- _YOUR OBJECTIVE_: Restate the records so that not a single word differs.

Start of RECORD EXCERPTS

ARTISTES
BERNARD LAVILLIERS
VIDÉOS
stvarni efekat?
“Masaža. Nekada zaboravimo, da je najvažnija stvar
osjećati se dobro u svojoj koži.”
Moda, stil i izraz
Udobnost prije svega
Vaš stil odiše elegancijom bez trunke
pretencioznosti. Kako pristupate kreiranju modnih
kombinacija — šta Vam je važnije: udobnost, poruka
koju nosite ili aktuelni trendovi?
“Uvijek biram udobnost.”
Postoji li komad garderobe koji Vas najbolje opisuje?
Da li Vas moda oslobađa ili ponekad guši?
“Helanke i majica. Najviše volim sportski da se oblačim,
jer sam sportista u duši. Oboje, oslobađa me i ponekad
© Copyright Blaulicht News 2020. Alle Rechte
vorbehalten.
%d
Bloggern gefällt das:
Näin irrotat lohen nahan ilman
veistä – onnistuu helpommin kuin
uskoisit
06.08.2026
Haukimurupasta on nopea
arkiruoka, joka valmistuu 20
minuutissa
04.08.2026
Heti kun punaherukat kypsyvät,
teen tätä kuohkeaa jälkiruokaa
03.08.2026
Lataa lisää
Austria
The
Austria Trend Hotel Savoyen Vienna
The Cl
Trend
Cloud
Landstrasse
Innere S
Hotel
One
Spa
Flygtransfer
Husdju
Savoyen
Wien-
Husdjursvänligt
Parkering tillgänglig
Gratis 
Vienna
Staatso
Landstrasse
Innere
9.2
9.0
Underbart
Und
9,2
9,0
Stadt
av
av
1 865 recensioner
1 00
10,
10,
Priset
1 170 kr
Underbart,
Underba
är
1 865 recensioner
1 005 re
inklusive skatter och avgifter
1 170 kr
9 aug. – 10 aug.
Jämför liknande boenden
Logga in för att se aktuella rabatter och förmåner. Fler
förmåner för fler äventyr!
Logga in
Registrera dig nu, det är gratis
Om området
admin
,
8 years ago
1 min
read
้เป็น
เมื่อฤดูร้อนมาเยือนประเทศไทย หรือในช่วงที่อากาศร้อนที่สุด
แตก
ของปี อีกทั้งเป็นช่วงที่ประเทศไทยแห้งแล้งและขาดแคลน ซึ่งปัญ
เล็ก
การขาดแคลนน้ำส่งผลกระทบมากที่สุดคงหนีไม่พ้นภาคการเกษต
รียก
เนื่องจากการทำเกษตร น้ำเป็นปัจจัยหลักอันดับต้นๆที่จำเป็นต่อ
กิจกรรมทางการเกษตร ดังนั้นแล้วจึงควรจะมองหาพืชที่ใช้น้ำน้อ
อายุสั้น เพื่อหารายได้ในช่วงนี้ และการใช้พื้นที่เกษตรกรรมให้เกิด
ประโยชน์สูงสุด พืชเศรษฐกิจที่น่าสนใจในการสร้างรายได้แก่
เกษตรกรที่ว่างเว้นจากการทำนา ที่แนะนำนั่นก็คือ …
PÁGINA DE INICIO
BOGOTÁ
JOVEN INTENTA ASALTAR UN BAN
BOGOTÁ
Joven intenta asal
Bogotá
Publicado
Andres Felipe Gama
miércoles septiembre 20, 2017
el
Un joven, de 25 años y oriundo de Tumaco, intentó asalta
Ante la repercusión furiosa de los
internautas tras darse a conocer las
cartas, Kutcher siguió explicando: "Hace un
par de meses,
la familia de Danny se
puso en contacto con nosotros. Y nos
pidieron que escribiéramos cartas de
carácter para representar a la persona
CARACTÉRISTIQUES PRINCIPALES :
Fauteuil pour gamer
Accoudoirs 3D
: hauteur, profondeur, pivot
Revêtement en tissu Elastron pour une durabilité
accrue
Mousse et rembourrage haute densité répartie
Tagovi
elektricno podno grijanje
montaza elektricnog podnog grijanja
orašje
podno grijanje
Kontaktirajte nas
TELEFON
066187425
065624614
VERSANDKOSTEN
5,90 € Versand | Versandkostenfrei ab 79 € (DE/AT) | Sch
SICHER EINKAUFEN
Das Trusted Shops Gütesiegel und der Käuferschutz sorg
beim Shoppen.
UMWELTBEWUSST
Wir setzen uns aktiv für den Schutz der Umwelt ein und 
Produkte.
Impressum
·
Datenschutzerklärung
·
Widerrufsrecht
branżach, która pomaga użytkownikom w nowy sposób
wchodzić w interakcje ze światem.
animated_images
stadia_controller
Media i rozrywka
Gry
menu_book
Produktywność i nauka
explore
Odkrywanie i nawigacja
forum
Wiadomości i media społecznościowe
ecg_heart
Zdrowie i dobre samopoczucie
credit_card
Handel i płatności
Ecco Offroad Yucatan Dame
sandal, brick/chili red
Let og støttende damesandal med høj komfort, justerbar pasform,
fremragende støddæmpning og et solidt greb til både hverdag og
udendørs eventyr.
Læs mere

End of RECORD EXCERPTS

- _ANSWER TO THE PROBLEM_:
ARTISTES
BERNARD LAVILLIERS
VIDÉOS
stvarni efekat?
“Masaža. Nekada zaboravimo, da je najvažnija stvar
osjećati se dobro u svojoj koži.”
Moda, stil i izraz
Udobnost prije svega
Vaš stil odiše elegancijom bez trunke
pretencioznosti. Kako pristupate kreiranju modnih
kombinacija — šta Vam je važnije: udobnost, poruka
koju nosite ili aktuelni trendovi?
“Uvijek biram udobnost.”
Postoji li komad garderobe koji Vas najbolje opisuje?
Da li Vas moda oslobađa ili ponekad guši?
“Helanke i majica. Najviše volim sportski da se oblačim,
jer sam sportista u duši. Oboje, oslobađa me i ponekad
© Copyright Blaulicht News 2020. Alle Rechte
vorbehalten.
%d
Bloggern gefällt das:
Näin irrotat lohen nahan ilman
veistä – onnistuu helpommin kuin
uskoisit
06.08.2026
Haukimurupasta on nopea
arkiruoka, joka valmistuu 20
minuutissa
04.08.2026
Heti kun punaherukat kypsyvät,
teen tätä kuohkeaa jälkiruokaa
03.08.2026
Lataa lisää
Austria
The
Austria Trend Hotel Savoyen Vienna
The Cl
Trend
Cloud
Landstrasse
Innere S
Hotel
One
Spa
Flygtransfer
Husdju
Savoyen
Wien-
Husdjursvänligt
Parkering tillgänglig
Gratis 
Vienna
Staatso
Landstrasse
Innere
9.2
9.0
Underbart
Und
9,2
9,0
Stadt
av
av
1 865 recensioner
1 00
10,
10,
Priset
1 170 kr
Underbart,
Underba
är
1 865 recensioner
1 005 re
inklusive skatter och avgifter
1 170 kr
9 aug. – 10 aug.
Jämför liknande boenden
Logga in för att se aktuella rabatter och förmåner. Fler
förmåner för fler äventyr!
Logga in
Registrera dig nu, det är gratis
Om området
admin
,
8 years ago
1 min
read
้เป็น
เมื่อฤดูร้อนมาเยือนประเทศไทย หรือในช่วงที่อากาศร้อนที่สุด
แตก
ของปี อีกทั้งเป็นช่วงที่ประเทศไทยแห้งแล้งและขาดแคลน ซึ่งปัญ
เล็ก
การขาดแคลนน้ำส่งผลกระทบมากที่สุดคงหนีไม่พ้นภาคการเกษต
รียก
เนื่องจากการทำเกษตร น้ำเป็นปัจจัยหลักอันดับต้นๆที่จำเป็นต่อ
กิจกรรมทางการเกษตร ดังนั้นแล้วจึงควรจะมองหาพืชที่ใช้น้ำน้อ
อายุสั้น เพื่อหารายได้ในช่วงนี้ และการใช้พื้นที่เกษตรกรรมให้เกิด
ประโยชน์สูงสุด พืชเศรษฐกิจที่น่าสนใจในการสร้างรายได้แก่
เกษตรกรที่ว่างเว้นจากการทำนา ที่แนะนำนั่นก็คือ …
PÁGINA DE INICIO
BOGOTÁ
JOVEN INTENTA ASALTAR UN BAN
BOGOTÁ
Joven intenta asal
Bogotá
Publicado
Andres Felipe Gama
miércoles septiembre 20, 2017
el
Un joven, de 25 años y oriundo de Tumaco, intentó asalta
Ante la repercusión furiosa de los
internautas tras darse a conocer las
cartas, Kutcher siguió explicando: "Hace un
par de meses,
la familia de Danny se
puso en contacto con nosotros. Y nos
pidieron que escribiéramos cartas de
carácter para representar a la persona
CARACTÉRISTIQUES PRINCIPALES :
Fauteuil pour gamer
Accoudoirs 3D
: hauteur, profondeur, pivot
Revêtement en tissu Elastron pour une durabilité
accrue
Mousse et rembourrage haute densité répartie
Tagovi
elektricno podno grijanje
montaza elektricnog podnog grijanja
orašje
podno grijanje
Kontaktirajte nas
TELEFON
066187425
065624614
VERSANDKOSTEN
5,90 € Versand | Versandkostenfrei ab 79 € (DE/AT) | Sch
SICHER EINKAUFEN
Das Trusted Shops Gütesiegel und der Käuferschutz sorg
beim Shoppen.
UMWELTBEWUSST
Wir setzen uns aktiv für den Schutz der Umwelt ein und 
Produkte.
Impressum
·
Datenschutzerklärung
·
Widerrufsrecht
branżach, która pomaga użytkownikom w nowy sposób
wchodzić w interakcje ze światem.
animated_images
stadia_controller
Media i rozrywka
Gry
menu_book
Produktywność i nauka
explore
Odkrywanie i nawigacja
forum
Wiadomości i media społecznościowe
ecg_heart
Zdrowie i dobre samopoczucie
credit_card
Handel i płatności
Ecco Offroad Yucatan Dame
sandal, brick/chili red
Let og støttende damesandal med høj komfort, justerbar pasform,
fremragende støddæmpning og et solidt greb til både hverdag og
udendørs eventyr.
Læs mere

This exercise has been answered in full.